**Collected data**
* * * * * * * * *
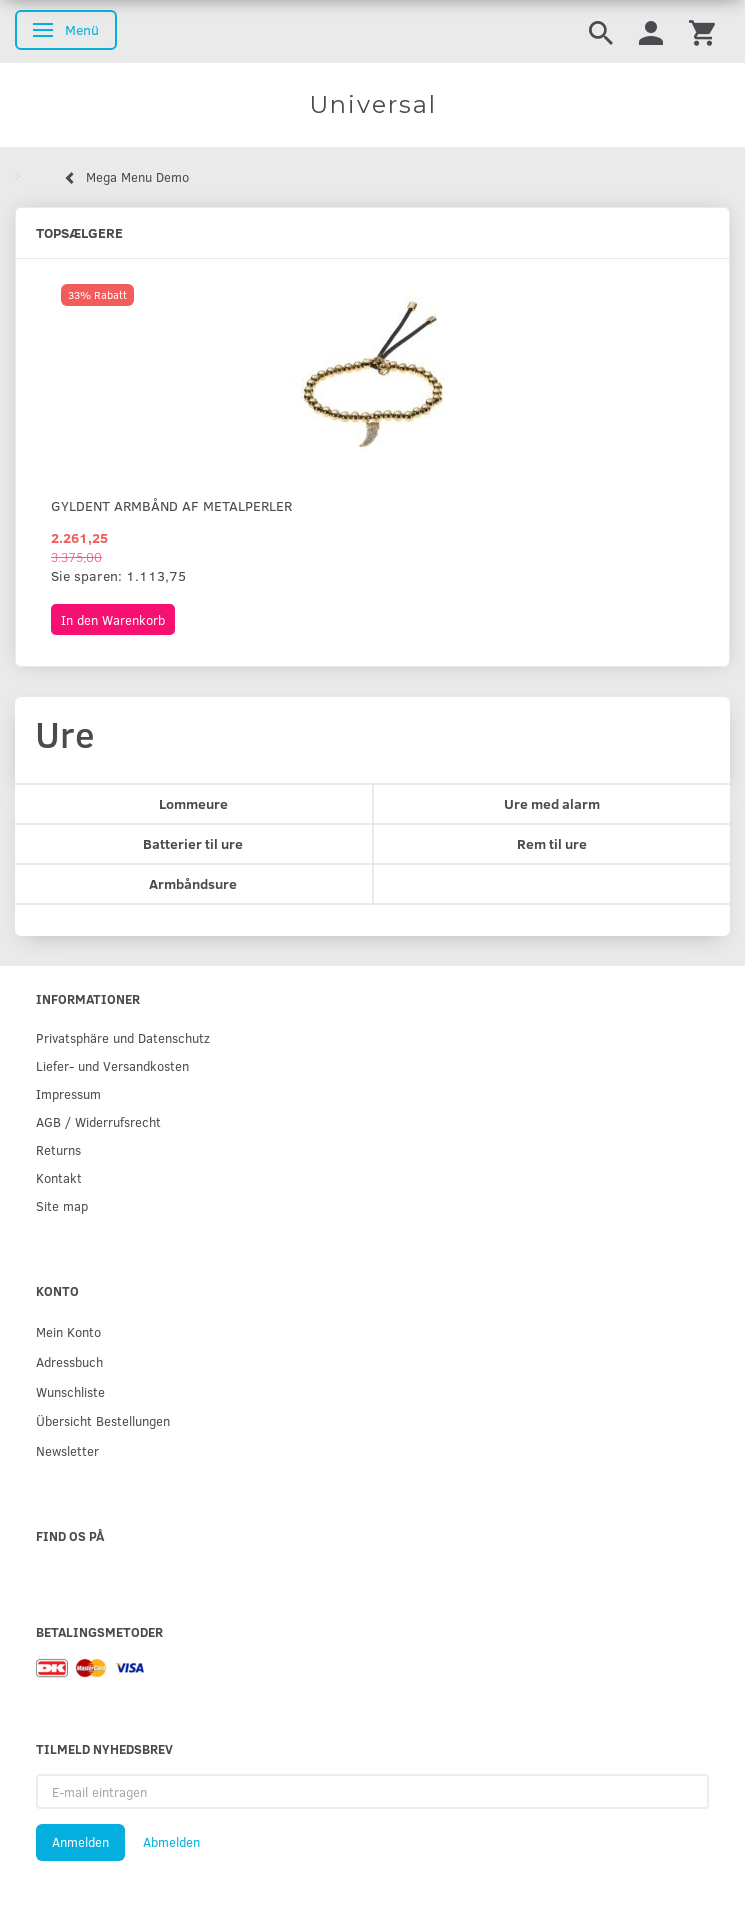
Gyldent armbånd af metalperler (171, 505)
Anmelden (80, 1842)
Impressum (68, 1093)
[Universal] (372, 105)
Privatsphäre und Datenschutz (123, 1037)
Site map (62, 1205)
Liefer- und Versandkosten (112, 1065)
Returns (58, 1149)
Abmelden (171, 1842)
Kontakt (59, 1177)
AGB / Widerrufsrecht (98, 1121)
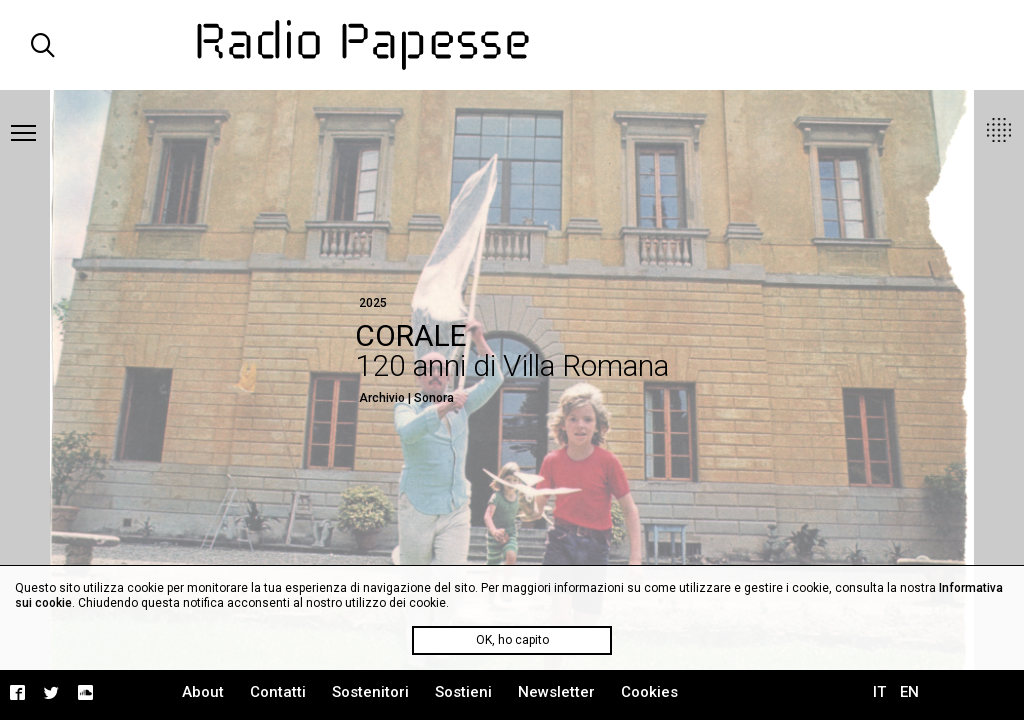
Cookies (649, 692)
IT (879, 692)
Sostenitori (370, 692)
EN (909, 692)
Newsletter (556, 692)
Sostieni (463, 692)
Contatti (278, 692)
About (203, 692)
* * * * * * * * *
**Exercise**
Without the pictures, write out the lines from the beginning of the entries through the line with "Sostieni (463, 692)".

**Reply to the exercise**
Gyldent armbånd af metalperler (171, 505)
Anmelden (80, 1842)
Impressum (68, 1093)
[Universal] (372, 105)
Privatsphäre und Datenschutz (123, 1037)
Site map (62, 1205)
Liefer- und Versandkosten (112, 1065)
Returns (58, 1149)
Abmelden (171, 1842)
Kontakt (59, 1177)
AGB / Widerrufsrecht (98, 1121)
Cookies (649, 692)
IT (879, 692)
Sostenitori (370, 692)
EN (909, 692)
Newsletter (556, 692)
Sostieni (463, 692)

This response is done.